Records drawn from a dataset:
# # # # #

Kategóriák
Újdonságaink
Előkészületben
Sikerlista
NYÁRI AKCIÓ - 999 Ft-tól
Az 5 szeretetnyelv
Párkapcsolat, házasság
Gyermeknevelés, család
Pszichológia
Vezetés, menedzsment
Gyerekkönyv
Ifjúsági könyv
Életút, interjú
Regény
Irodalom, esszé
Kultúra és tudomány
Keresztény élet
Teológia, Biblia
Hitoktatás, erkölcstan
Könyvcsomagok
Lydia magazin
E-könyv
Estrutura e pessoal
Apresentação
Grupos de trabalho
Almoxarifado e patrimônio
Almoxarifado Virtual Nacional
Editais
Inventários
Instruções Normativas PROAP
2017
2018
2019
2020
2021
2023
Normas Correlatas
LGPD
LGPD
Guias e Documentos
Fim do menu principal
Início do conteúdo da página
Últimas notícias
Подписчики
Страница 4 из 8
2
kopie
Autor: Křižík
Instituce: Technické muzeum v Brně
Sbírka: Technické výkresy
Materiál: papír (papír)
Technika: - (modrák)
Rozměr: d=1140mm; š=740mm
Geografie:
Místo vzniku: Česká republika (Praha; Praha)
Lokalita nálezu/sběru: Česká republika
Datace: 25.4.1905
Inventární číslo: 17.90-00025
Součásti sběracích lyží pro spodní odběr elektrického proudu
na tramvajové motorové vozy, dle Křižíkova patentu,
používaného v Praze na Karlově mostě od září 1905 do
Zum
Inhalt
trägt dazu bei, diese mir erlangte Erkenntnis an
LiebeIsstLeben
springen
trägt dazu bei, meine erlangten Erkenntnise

# # # # #

Problem details:
Output the data in full, exactly as it stands.

Answer area:
Kategóriák
Újdonságaink
Előkészületben
Sikerlista
NYÁRI AKCIÓ - 999 Ft-tól
Az 5 szeretetnyelv
Párkapcsolat, házasság
Gyermeknevelés, család
Pszichológia
Vezetés, menedzsment
Gyerekkönyv
Ifjúsági könyv
Életút, interjú
Regény
Irodalom, esszé
Kultúra és tudomány
Keresztény élet
Teológia, Biblia
Hitoktatás, erkölcstan
Könyvcsomagok
Lydia magazin
E-könyv
Estrutura e pessoal
Apresentação
Grupos de trabalho
Almoxarifado e patrimônio
Almoxarifado Virtual Nacional
Editais
Inventários
Instruções Normativas PROAP
2017
2018
2019
2020
2021
2023
Normas Correlatas
LGPD
LGPD
Guias e Documentos
Fim do menu principal
Início do conteúdo da página
Últimas notícias
Подписчики
Страница 4 из 8
2
kopie
Autor: Křižík
Instituce: Technické muzeum v Brně
Sbírka: Technické výkresy
Materiál: papír (papír)
Technika: - (modrák)
Rozměr: d=1140mm; š=740mm
Geografie:
Místo vzniku: Česká republika (Praha; Praha)
Lokalita nálezu/sběru: Česká republika
Datace: 25.4.1905
Inventární číslo: 17.90-00025
Součásti sběracích lyží pro spodní odběr elektrického proudu
na tramvajové motorové vozy, dle Křižíkova patentu,
používaného v Praze na Karlově mostě od září 1905 do
Zum
Inhalt
trägt dazu bei, diese mir erlangte Erkenntnis an
LiebeIsstLeben
springen
trägt dazu bei, meine erlangten Erkenntnise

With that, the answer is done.